→ **EXERCISE DETAILS**: Reproduce without any pictures the lines from the one that contains "or endorsement." through the end of the records, exactly as written.

[Records from a dataset]
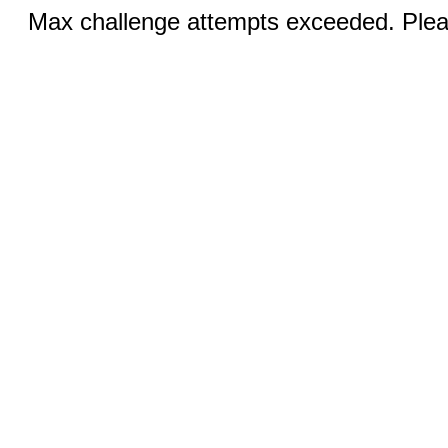
Max challenge attempts exceeded. Pleas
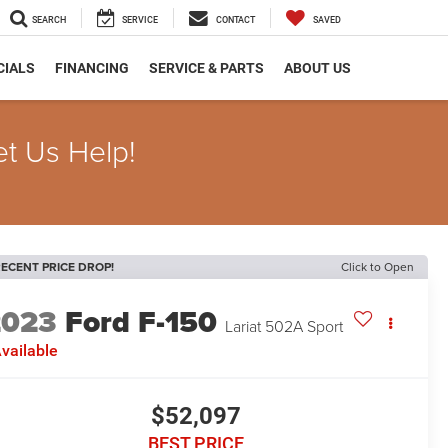
SEARCH
SERVICE
CONTACT
SAVED
CIALS
FINANCING
SERVICE & PARTS
ABOUT US
et Us Help!
ECENT PRICE DROP!
Click to Open
2023
Ford F-150
Lariat 502A Sport
vailable
$52,097
BEST PRICE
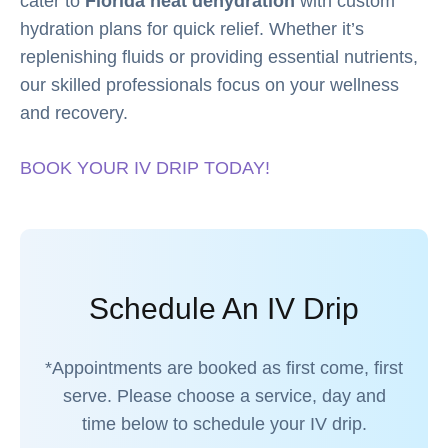
cater to
Florida heat dehydration
with custom
hydration plans for quick relief. Whether it’s
replenishing fluids or providing essential nutrients,
our skilled professionals focus on your wellness
and recovery.
BOOK YOUR IV DRIP TODAY!
Schedule An IV Drip
*Appointments are booked as first come, first
serve. Please choose a service, day and
time below to schedule your IV drip.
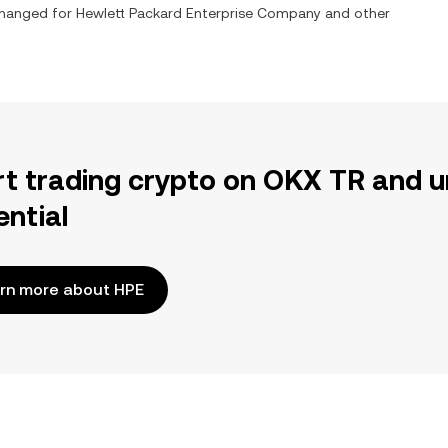
xchanged for
Hewlett Packard Enterprise Company
and other
rt trading crypto on OKX TR and u
ential
rn more about HPE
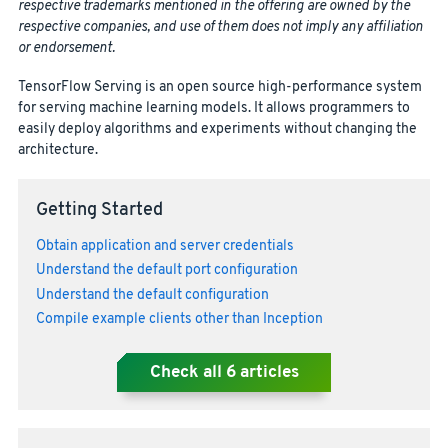
respective trademarks mentioned in the offering are owned by the
respective companies, and use of them does not imply any affiliation
or endorsement.
TensorFlow Serving is an open source high-performance system
for serving machine learning models. It allows programmers to
easily deploy algorithms and experiments without changing the
architecture.
Getting Started
Obtain application and server credentials
Understand the default port configuration
Understand the default configuration
Compile example clients other than Inception
Check all
6
articles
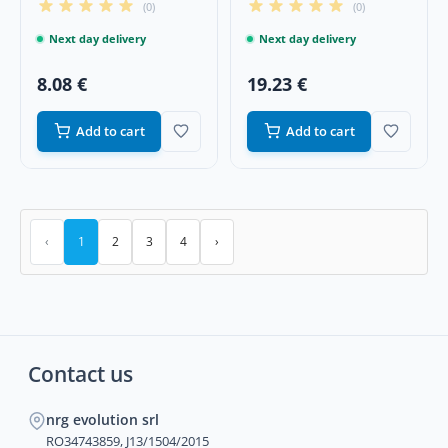
(0)
(0)
Next day delivery
Next day delivery
8.08 €
19.23 €
Add to cart
Add to cart
‹
1
2
3
4
›
Contact us
nrg evolution srl
RO34743859, J13/1504/2015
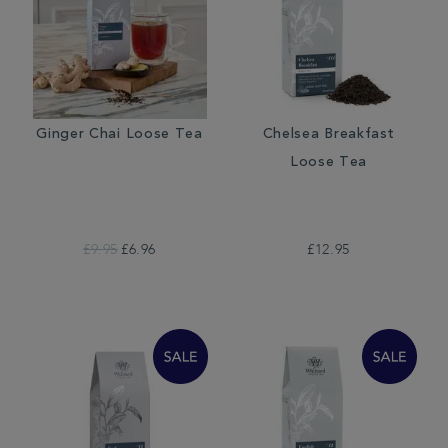
Ginger Chai Loose Tea
Chelsea Breakfast
Loose Tea
£9.95
£6.96
£12.95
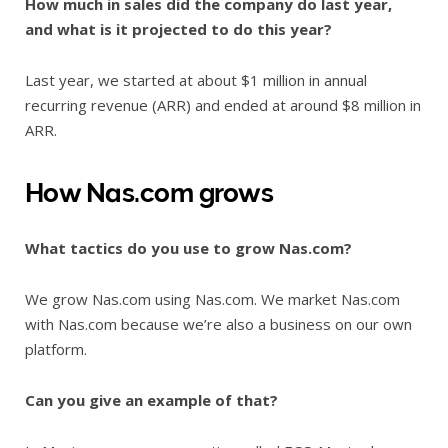
How much in sales did the company do last year,
and what is it projected to do this year?
Last year, we started at about $1 million in annual
recurring revenue (ARR) and ended at around $8 million in
ARR.
How Nas.com grows
What tactics do you use to grow Nas.com?
We grow Nas.com using Nas.com. We market Nas.com
with Nas.com because we’re also a business on our own
platform.
Can you give an example of that?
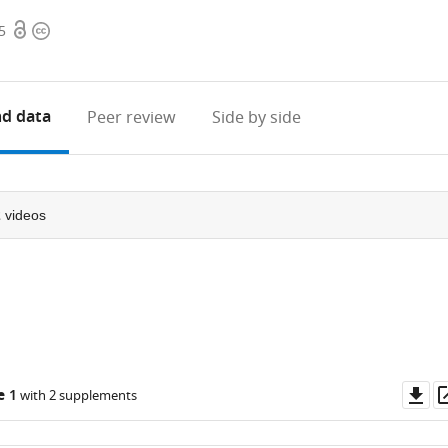
Open
Copyright
5
access
information
d data
Peer review
Side by side
2
videos
Do
e 1
with 2 supplements
as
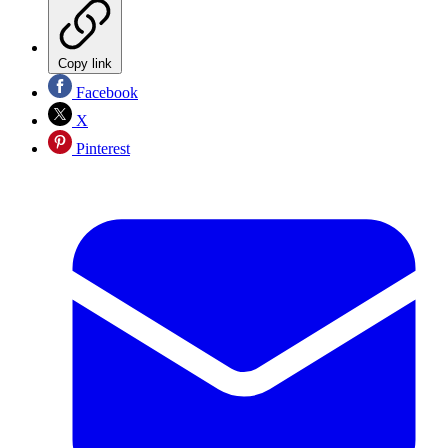
Copy link
Facebook
X
Pinterest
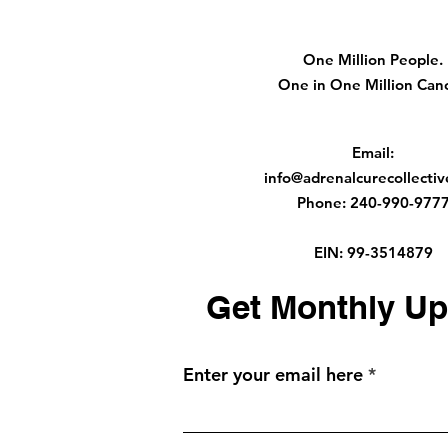
One Million People.
One in One Million Canc
Email
:
info@adrenalcurecollectiv
Phone
:
240-990-977
EIN: 99-3514879
Get Monthly Up
Enter your email here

→ **RESPONSE TO THIS EXERCISE**:
or endorsement.
TensorFlow Serving is an open source high-performance system
for serving machine learning models. It allows programmers to
easily deploy algorithms and experiments without changing the
architecture.
Getting Started
Obtain application and server credentials
Understand the default port configuration
Understand the default configuration
Compile example clients other than Inception
Check all
6
articles
(0)
(0)
Next day delivery
Next day delivery
8.08 €
19.23 €
Add to cart
Add to cart
‹
1
2
3
4
›
Contact us
nrg evolution srl
RO34743859, J13/1504/2015
Ginger Chai Loose Tea
Chelsea Breakfast
Loose Tea
£9.95
£6.96
£12.95
How much in sales did the company do last year,
and what is it projected to do this year?
Last year, we started at about $1 million in annual
recurring revenue (ARR) and ended at around $8 million in
ARR.
How Nas.com grows
What tactics do you use to grow Nas.com?
We grow Nas.com using Nas.com. We market Nas.com
with Nas.com because we’re also a business on our own
platform.
Can you give an example of that?
Open
Copyright
5
access
information
d data
Peer review
Side by side
2
videos
Do
e 1
with 2 supplements
as
Copy link
Facebook
X
Pinterest
One Million People.
One in One Million Canc
Email
:
info@adrenalcurecollectiv
Phone
:
240-990-977
EIN: 99-3514879
Get Monthly Up
Enter your email here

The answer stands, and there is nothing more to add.